Tuesday, March 16, 2021

The Temptation of Christ and the Facelessness of the Devil

Here is a mosaic in St Mark’s Basilica in Venice, a work of the early 12th century, which shows the subject of this week’s topic in our series of Lenten meditations, the temptations of Christ in His 40 days in the desert. These days anticipate our participation in the 40 days of Lent; if we remain united to Christ, we can, with His grace, resist temptation and banish the devil. Afterwards, He was ministered to by angels; angels are ready to minister to us if we wish to allow them to.

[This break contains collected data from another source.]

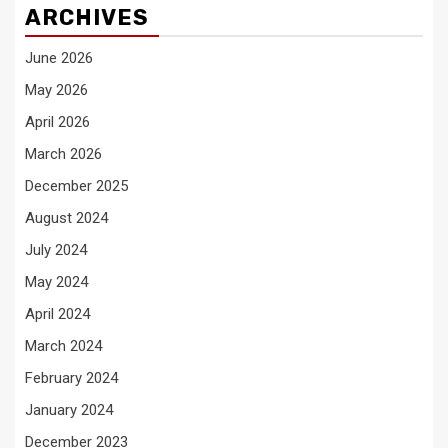
ARCHIVES
June 2026
May 2026
April 2026
March 2026
December 2025
August 2024
July 2024
May 2024
April 2024
March 2024
February 2024
January 2024
December 2023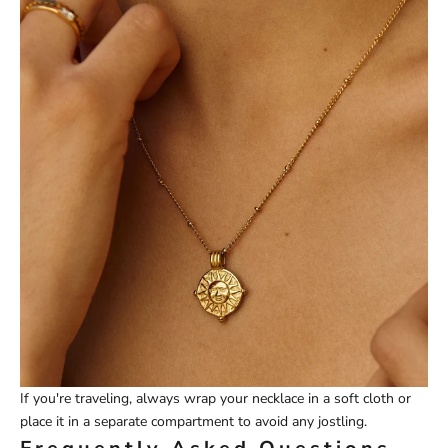
If you're traveling, always wrap your necklace in a soft cloth or
place it in a separate compartment to avoid any jostling.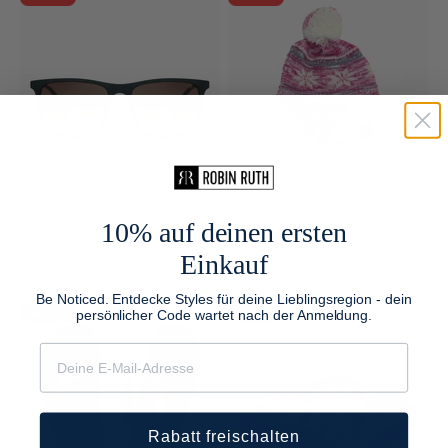
10% auf deinen ersten
Square Sunglasses Men
Neutral Kids Winter Hat
Einkauf
Sale price
Regular price
Sale price
Regular price
$24.00
$32.00
$24.00
$32.00
Be Noticed. Entdecke Styles für deine Lieblingsregion - dein
persönlicher Code wartet nach der Anmeldung.
Save 24%
Save 25%
Rabatt freischalten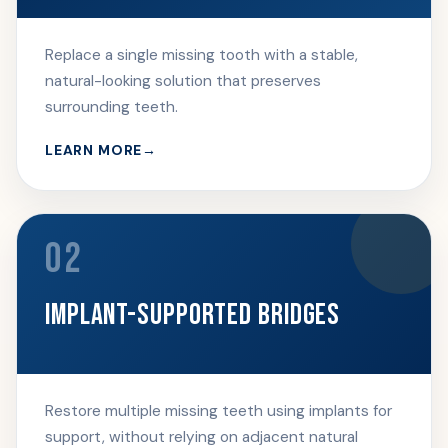
Replace a single missing tooth with a stable,
natural-looking solution that preserves
surrounding teeth.
LEARN MORE
02
IMPLANT-SUPPORTED BRIDGES
Restore multiple missing teeth using implants for
support, without relying on adjacent natural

It is salutary that even Christ faced such temptations of wealth, power and notoriety, but resisted them. The Lenten observance is done in order to help us to be like Christ and resist temptation. Our hope is to grow in strength in this regard. Of course, we can never do this perfectly, and we will sin again in this life, inevitably. This is why we ought also to focus on repentance and God’s mercy as we have done in the other reflections. The negative space in this composition is golden, and when reflecting candlelight in the church, will appear to be shining with the divine light of Christ. This is a reminder not only that God is with us in the darkest periods, but also of the ultimate end of this Lenten period, which is heavenly glory, for us!

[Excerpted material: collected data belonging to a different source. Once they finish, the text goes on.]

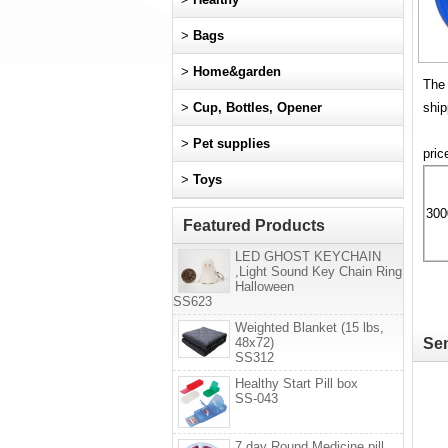
>
Bags
>
Home&garden
The 
>
Cup, Bottles, Opener
ship
>
Pet supplies
pric
>
Toys
300
Featured Products
LED GHOST KEYCHAIN
,Light Sound Key Chain Ring
Halloween
SS623
Weighted Blanket (15 lbs,
48x72)
Sen
SS312
Healthy Start Pill box
SS-043
7 day Round Medicine pill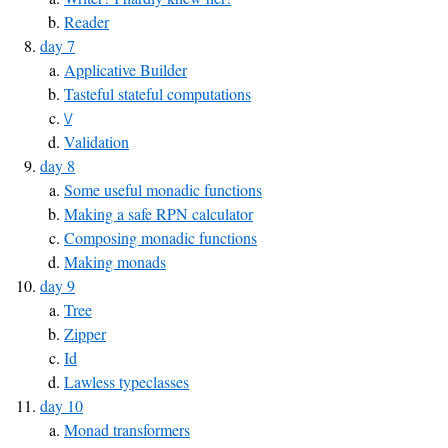
Reader
day 7
Applicative Builder
Tasteful stateful computations
\/
Validation
day 8
Some useful monadic functions
Making a safe RPN calculator
Composing monadic functions
Making monads
day 9
Tree
Zipper
Id
Lawless typeclasses
day 10
Monad transformers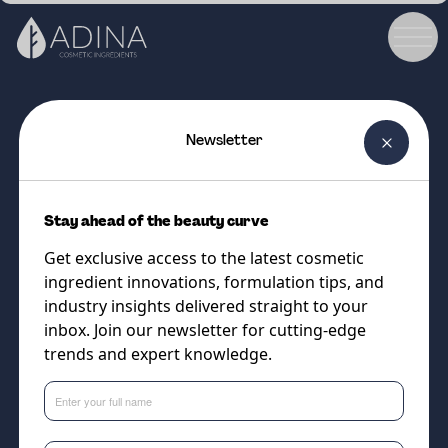
Newsletter
COSMETIC INGREDIENT
EQUILIBRIUM GREEN 7
Stay ahead of the beauty curve
Naturally Derived Antimicrobial
Get exclusive access to the latest cosmetic
with Mild and Conditioning
ingredient innovations, formulation tips, and
Properties
industry insights delivered straight to your
inbox. Join our newsletter for cutting-edge
trends and expert knowledge.
Supplier
Vantage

Notice also how the devil is shown as an almost faceless figure and shrouded in darkness, in comparison with the figures of Christ and the onlooking angels. In one part he is shown in profile, which is the standard in iconographic art for a good reason. The convention of iconographic sacred art is always to show Christ, the angels and saints clearly, with their full face; this indicates that to know someone in heaven, which is the realm that iconographic art depicts, is to see the person fully. To be ‘face to face’ with someone is a metaphor for each person being fully open to the other, hiding nothing and revealing all to them. This imagery comes from the fact that when we look at someone, we discern the inner person - the state of their souls - through their facial expressions. We are hardwired to look at people this way.
Looking at people face-to-face is the mark of loving interaction and characterizes Christian interpersonal relationships. The antithesis of this is facelessness, so the devil is shown in profile, with distorted or obscured facial features, because he hides his true intentions.
Scripture, using this imagery, tells us that in heaven we will see God’s face. For example, in his famous hymn to love (so often read at marriages), St Paul says, “At present we are looking at a confused reflection in a mirror; then we shall see face to face; now I have only a glimpse of knowledge; then, I shall recognize God as he has recognized me.” (1 Cor 13, 12-13)
This is why, incidentally, wearing masks when we deal with people is profoundly damaging to our personal relationships and destroys loving interaction. To impose the use of masks is a direct attack on the human freedom and hence on the spirit, the highest aspect of the soul and the source of love. When our spirit is undermined, we become malleable and manipulable by the forces of evil, for we are miserable and detached from the love that supports and binds us to God and others healthily. This ultimately has secondary effects on our mental and physical health.
This is not taken into account in the current debate about face masks mandates and its impact on our freedom, I suggest (more on that tomorrow).
An icon of St George slaying the dragon; notice that the Saint’s face is shown full-on, while that of the dragon, who represents the devil, is in profile.